В мире невесомости подводный пловец должен привыкать к необычному поведению неодушевленных предметов. Если у него сломается молоток, металлическая часть утонет, а ручка всплывет. Весь подводный инструмент нужно уравновешивать, чтобы он не улетел куда-нибудь. К ножам приделывают пробковые ручки. Семидесятифунтовая кинокамера невесома благодаря воздуху в боксе. За инструментом надо следить особенно тщательно: достаточно малейшего «довеска», чтобы нарушилось равновесие пловца. В начале погружения в одном баллоне акваланга три фунта сжатого воздуха. Но с каждым вдохом аквалангист весит все меньше, и в конце концов баллон приобретает подъемную силу в три фунта. Когда вес рассчитан верно, пловец уходит под воду несколько перегруженным, и это вполне логично, ведь ему нужно опускаться вниз. А под конец он немного недогружен — опять очень кстати, так как ему надо всплывать.

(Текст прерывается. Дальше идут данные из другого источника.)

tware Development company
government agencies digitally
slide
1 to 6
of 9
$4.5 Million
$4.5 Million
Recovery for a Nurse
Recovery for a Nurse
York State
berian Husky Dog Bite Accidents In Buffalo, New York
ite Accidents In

Перед погружением с кинокамерой я похож на вьючное животное. На спине — сорокапятифунтовый акваланг, на поясе четырехфунтовый свинцовый груз плюс вес ножа, часов, глубиномера, компаса, да еще иногда и четырехфунтовой «акульей дубинки», висящей на кисти. Как хорошо переложить все это бремя на море! Мне подают сверху семидесятифунтовую кинокамеру «Батискаф». Вместе со всем снаряжением я вешу двести шестьдесят четыре фунта, а в воде — всего лишь около фунта (расчетная перегрузка), и иду вниз, ощущая удивительную легкость в теле.

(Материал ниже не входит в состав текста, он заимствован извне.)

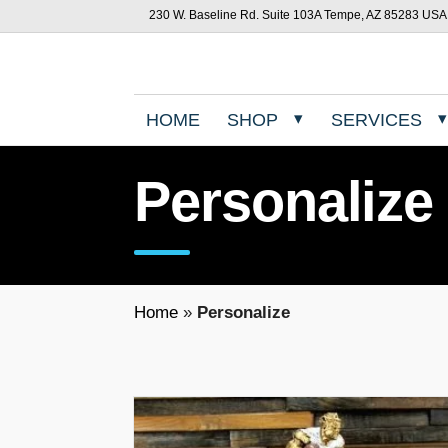
230 W. Baseline Rd. Suite 103A Tempe, AZ 85283 USA
HOME
SHOP
SERVICES
Personalize
Home
»
Personalize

Итак, вес уничтожен, но остается еще масса. Надо несколько раз сильно оттолкнуться ластами, чтобы привести в движение всю махину, зато потом я скольжу по инерции. Неразумно, даже опасно столь плохо приспособленному существу, как человек, стараться плыть быстро в толще воды. Пусть лучше морская стихия сама определяет твою скорость: скользи плавно, спокойно, в полной гармонии с окружающей средой.
Давление растет быстро и равномерно, с каждым метром примерно на сто граммов на квадратный сантиметр поверхности тела. Единственная осязаемая реакция организма — закладывание ушей; оно проходит, если глотнуть раз-другой. Человеческая плоть почти не поддается сжатию. Мы плавали без скафандра при таком давлении, которое раздавило бы корпус подводной лодки, потому что его не уравновешивает контрдавление изнутри.
На суше на человека со всех сторон давит воздух, но он этого не замечает. В морской воде, на глубине тридцати трех футов давление вдвое больше атмосферного. На глубине шестидесяти шести футов оно равно уже трем атмосферам, на глубине девяноста девяти — четырем и продолжает возрастать кратно тридцати трем футам.
На отметке тридцати тысяч футов, где давление достигает почти тонны на квадратный сантиметр, в океане обитают живые существа. Будь дело только в давлении, мы могли бы погружаться без скафандра на две тысячи футов и больше. Но фактически предел намного меньше из-за косвенных последствий. Он будет определяться тем, что ткани человека насыщаются громадным количеством газов и уже не могут выделять углекислоту.